━━ The input

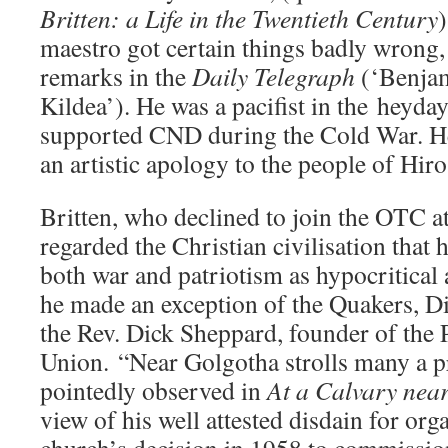
Britten: a Life in the Twentieth Century
)
maestro got certain things badly wrong,
remarks in the
Daily Telegraph
(‘Benjam
Kildea’). He was a pacifist in the heyda
supported CND during the Cold War. H
an artistic apology to the people of Hir
Britten, who declined to join the OTC 
regarded the Christian civilisation that
both war and patriotism as hypocritical
he made an exception of the Quakers, D
the Rev. Dick Sheppard, founder of the 
Union. “Near Golgotha strolls many a 
pointedly observed in
At a Calvary near
view of his well attested disdain for org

━━━━

Problem:
Quote exactly what appears from the line containing "strolls many a" through the final line of the listing above, including both of those lines.

Answer to this exercise:
Union. “Near Golgotha strolls many a 
pointedly observed in
At a Calvary near
view of his well attested disdain for org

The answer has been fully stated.